The morning started well. There was a lady who boarded the northbound Northern Line with me at Clapham Common, who was clearly pregnant. The tube was rammed, and I offered to negotiate securing a seat for her. She was genuinely thankful for the offer, but said she was fine standing. Then, when a guy barged on to the train at Clapham North, I reprimanded him, suggesting he be more careful. The lady disembarked at Stockwell feeling pleased. I was both happy for her impending joy at bringing a child into the world, and proud that I’d done the right thing.

Had a meeting with my boss. She was very empathetic and supportive, which made me feel confident and valued.
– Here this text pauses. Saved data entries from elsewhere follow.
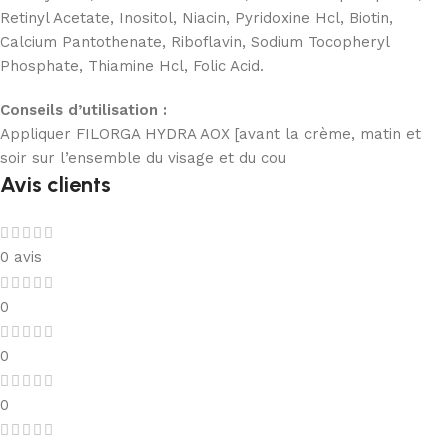
Retinyl Acetate, Inositol, Niacin, Pyridoxine Hcl, Biotin,
Calcium Pantothenate, Riboflavin, Sodium Tocopheryl
Phosphate, Thiamine Hcl, Folic Acid.
Conseils d’utilisation :
Appliquer FILORGA HYDRA AOX [avant la crème, matin et
soir sur l’ensemble du visage et du cou
Avis clients
0 avis
0
0
0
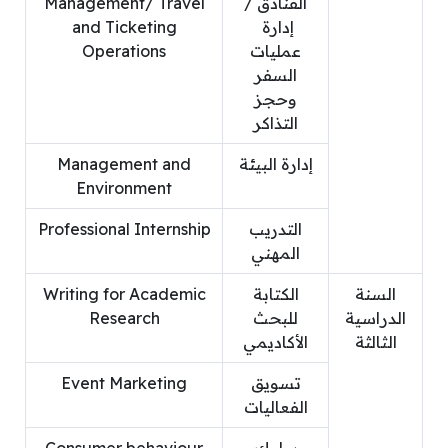
الفنادق /
Management/ Travel
إدارة
and Ticketing
عمليات
Operations
السفر
وحجز
التذاكر
إدارة البيئة
Management and
Environment
التدريب
Professional Internship
المهني
السنة
الكتابة
Writing for Academic
الدراسية
للبحث
Research
الثالثة
الأكاديمي
تسويق
Event Marketing
الفعاليات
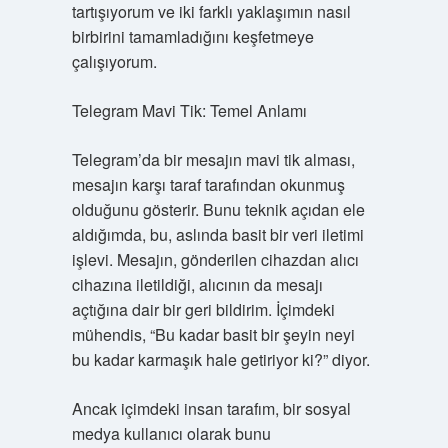
tartışıyorum ve iki farklı yaklaşımın nasıl
birbirini tamamladığını keşfetmeye
çalışıyorum.
Telegram Mavi Tik: Temel Anlamı
Telegram’da bir mesajın mavi tik alması,
mesajın karşı taraf tarafından okunmuş
olduğunu gösterir. Bunu teknik açıdan ele
aldığımda, bu, aslında basit bir veri iletimi
işlevi. Mesajın, gönderilen cihazdan alıcı
cihazına iletildiği, alıcının da mesajı
açtığına dair bir geri bildirim. İçimdeki
mühendis, “Bu kadar basit bir şeyin neyi
bu kadar karmaşık hale getiriyor ki?” diyor.
Ancak içimdeki insan tarafım, bir sosyal
medya kullanıcı olarak bunu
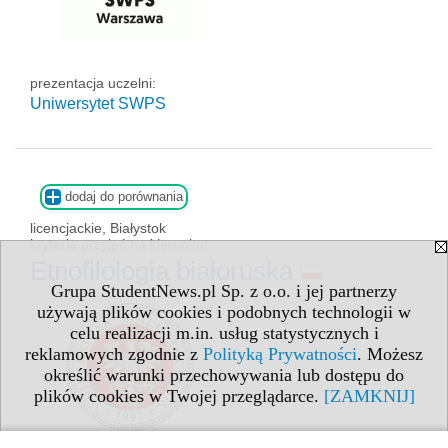
prezentacja uczelni:
Uniwersytet SWPS
dodaj do porównania
licencjackie, Białystok
kryteria przyjęć na kierunku:
Etnofilologia białoruska
Grupa StudentNews.pl Sp. z o.o. i jej partnerzy
używają plików cookies i podobnych technologii w
celu realizacji m.in. usług statystycznych i
reklamowych zgodnie z
Polityką Prywatności
. Możesz
określić warunki przechowywania lub dostępu do
plików cookies w Twojej przeglądarce.
[ZAMKNIJ]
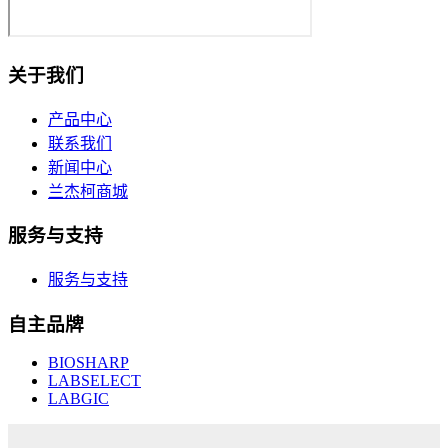
关于我们
产品中心
联系我们
新闻中心
兰杰柯商城
服务与支持
服务与支持
自主品牌
BIOSHARP
LABSELECT
LABGIC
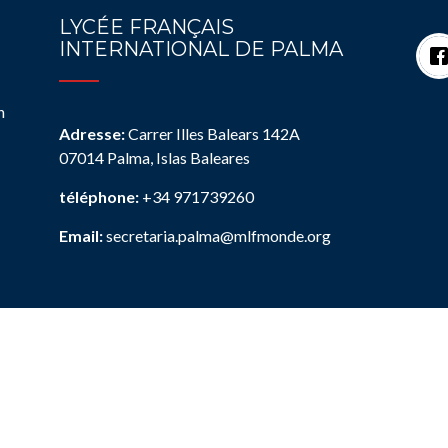
LYCÉE FRANÇAIS
INTERNATIONAL DE PALMA
n
Adresse:
Carrer Illes Balears 142A
07014 Palma, Islas Baleares
téléphone:
+34 971739260
Email:
secretaria.palma@mlfmonde.org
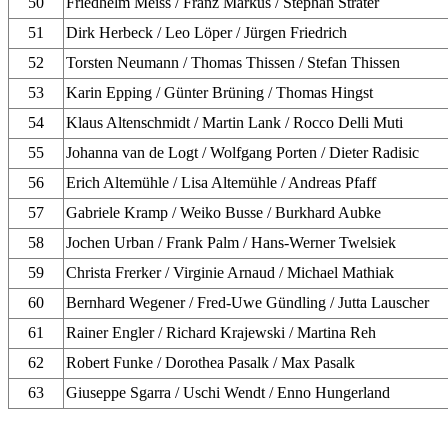
50
Friedhelm Meiss / Franz Markus / Stephan Strater
51
Dirk Herbeck / Leo Löper / Jürgen Friedrich
52
Torsten Neumann / Thomas Thissen / Stefan Thissen
53
Karin Epping / Günter Brüning / Thomas Hingst
54
Klaus Altenschmidt / Martin Lank / Rocco Delli Muti
55
Johanna van de Logt / Wolfgang Porten / Dieter Radisic
56
Erich Altemühle / Lisa Altemühle / Andreas Pfaff
57
Gabriele Kramp / Weiko Busse / Burkhard Aubke
58
Jochen Urban / Frank Palm / Hans-Werner Twelsiek
59
Christa Frerker / Virginie Arnaud / Michael Mathiak
60
Bernhard Wegener / Fred-Uwe Gündling / Jutta Lauscher
61
Rainer Engler / Richard Krajewski / Martina Reh
62
Robert Funke / Dorothea Pasalk / Max Pasalk
63
Giuseppe Sgarra / Uschi Wendt / Enno Hungerland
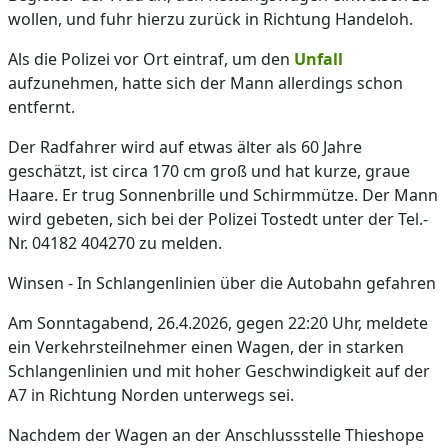
wollen, und fuhr hierzu zurück in Richtung Handeloh.
Als die Polizei vor Ort eintraf, um den
Unfall
aufzunehmen, hatte sich der Mann allerdings schon
entfernt.
Der Radfahrer wird auf etwas älter als 60 Jahre
geschätzt, ist circa 170 cm groß und hat kurze, graue
Haare. Er trug Sonnenbrille und Schirmmütze. Der Mann
wird gebeten, sich bei der Polizei Tostedt unter der Tel.-
Nr. 04182 404270 zu melden.
Winsen - In Schlangenlinien über die Autobahn gefahren
Am Sonntagabend, 26.4.2026, gegen 22:20 Uhr, meldete
ein Verkehrsteilnehmer einen Wagen, der in starken
Schlangenlinien und mit hoher Geschwindigkeit auf der
A7 in Richtung Norden unterwegs sei.
Nachdem der Wagen an der Anschlussstelle Thieshope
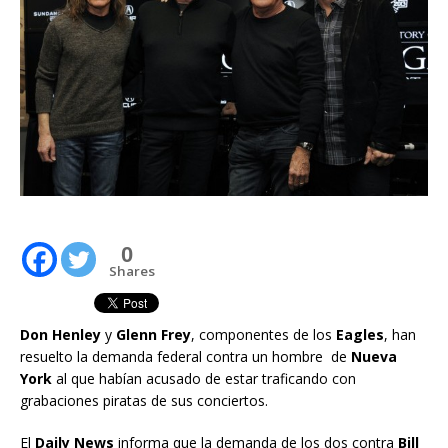
0
Shares
Don Henley
y
Glenn Frey
, componentes de los
Eagles
, han
resuelto la demanda federal contra un hombre de
Nueva
York
al que habían acusado de estar traficando con
grabaciones piratas de sus conciertos.
El
Daily News
informa que la demanda de los dos contra
Bill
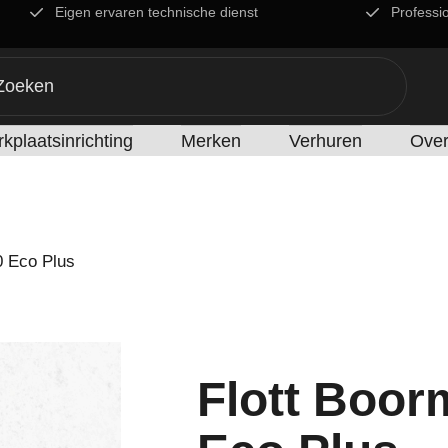
Eigen ervaren technische dienst
Professi
kplaatsinrichting
Merken
Verhuren
Over
0 Eco Plus
Flott Boor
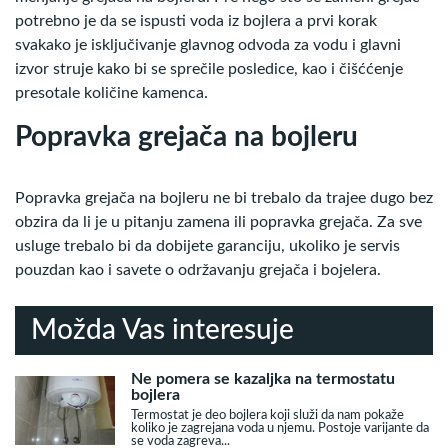
potrebno je da se ispusti voda iz bojlera a prvi korak
svakako je isključivanje glavnog odvoda za vodu i glavni
izvor struje kako bi se sprečile posledice, kao i čišććenje
presotale količine kamenca.
Popravka grejača na bojleru
Popravka grejača na bojleru ne bi trebalo da trajee dugo bez
obzira da li je u pitanju zamena ili popravka grejača. Za sve
usluge trebalo bi da dobijete garanciju, ukoliko je servis
pouzdan kao i savete o održavanju grejača i bojelera.
Možda Vas interesuje
Ne pomera se kazaljka na termostatu
bojlera
Termostat je deo bojlera koji služi da nam pokaže
koliko je zagrejana voda u njemu. Postoje varijante da
se voda zagreva...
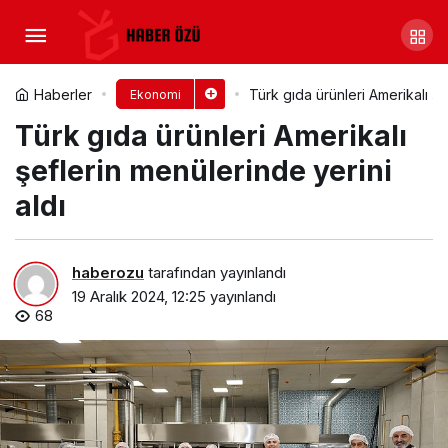
Kadın girişimciler, Boyner
Grup’la 10. kez ‘İyi İşler’de buluşuyor
Yorum Yap
Paylaş
Haberler
Türk gıda ürünleri Amerikalı şe
Ekonomi
Türk gıda ürünleri Amerikalı
şeflerin menülerinde yerini
aldı
haberozu
tarafından yayınlandı
19 Aralık 2024, 12:25
yayınlandı
68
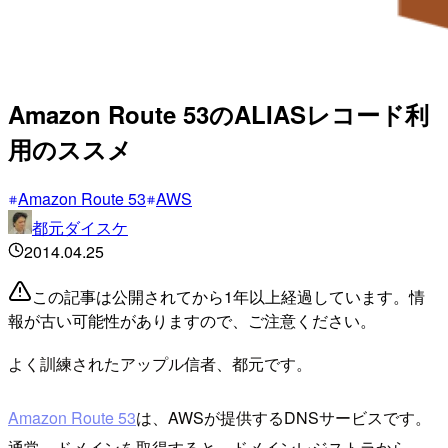
Amazon Route 53のALIASレコード利
用のススメ
Amazon Route 53
AWS
都元ダイスケ
2014.04.25
この記事は公開されてから1年以上経過しています。情
報が古い可能性がありますので、ご注意ください。
よく訓練されたアップル信者、都元です。
Amazon Route 53
は、AWSが提供するDNSサービスです。
通常、ドメインを取得すると、ドメインレジストラから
I enjoyed some banter with a colleague in a meeting, but felt constrained and frustrated at needless bureaucracy and process.

My friend is going through some tough times right now. I chatted to her, and felt sad for her situation, but confident that the tough times will be brief and good times are ahead for her.

And this afternoon, someone tried to close my laptop in a meeting. This made me quite angry.

Finally, I felt despair at the weakness of some individuals in the workplace.

That is all.

Who needs forums when you’ve got a popular blog?

Matt Cutts asks a question about CSS as a post in his blog, and gets 50 comments in response, in the space of 18 hours. Impressive.

I don’t think my blog is sufficiently popular for me to do away with forums just yet…

Dr. Aynsley-Green

It was interesting for me to see Dr. Al Aynsley-Green on the BBC news recently, talking in his capacity as Children’s Commissioner about the failure of the education system on autistic children. Dr. Aynsley-Green treated me at Newcastle’s Royal Victoria Hospital as a child; maybe he should have focused on my mild Asperger’s symptoms a little over 20 years ago. Mild??, I hear you cry.

Short loop across the river

I strained my left calf muscle slightly while running in my new trainers a couple of weeks ago. I think it was down to lack of stretching beforehand, as opposed to the nu shooz. Anyway, my first time back on the road was up in Telford in driving rain on Thursday morning while on a business trip. I followed this with runs on Friday morning and this morning; I’m definitely a morning runner.

On Friday, I did the 6.32km Round Battersea Park run seen here in 28 minutes. I did the 7.28km Short loop across the river run this morning in 33 minutes. I don’t take any technology with me (iPod, heart-rate monitor, watch etc.), so rely on the start and end times according to our analogue clock in the living room; not overly accurate, but it does the job.

I’m aiming to go out three times a week for the next three weeks until the Nike 10km run on 8 October, doing the 9.82km 10km loop across the river run once a week, which I’m currently taking around 47 minutes to complete. (Not sure why, but my maps are not working showing on Firefox; they’re working in IE though. Frustrating!)

If you’ve not yet sponsored me, you can do so from here, all proceeds going to the NSPCC.

The new M&S TV advert

It’s fantastic. It’s completely fresh, one of the models (Noémie Lenoir) is stunning, and the music (my wife reliably informs me that it is Sailor’s 1975 hit, A Glass of Champagne) is inspired. Not sure which agency created it, but I approve.

As an aside, music has become a far more significant element of TV advertising in the last two years.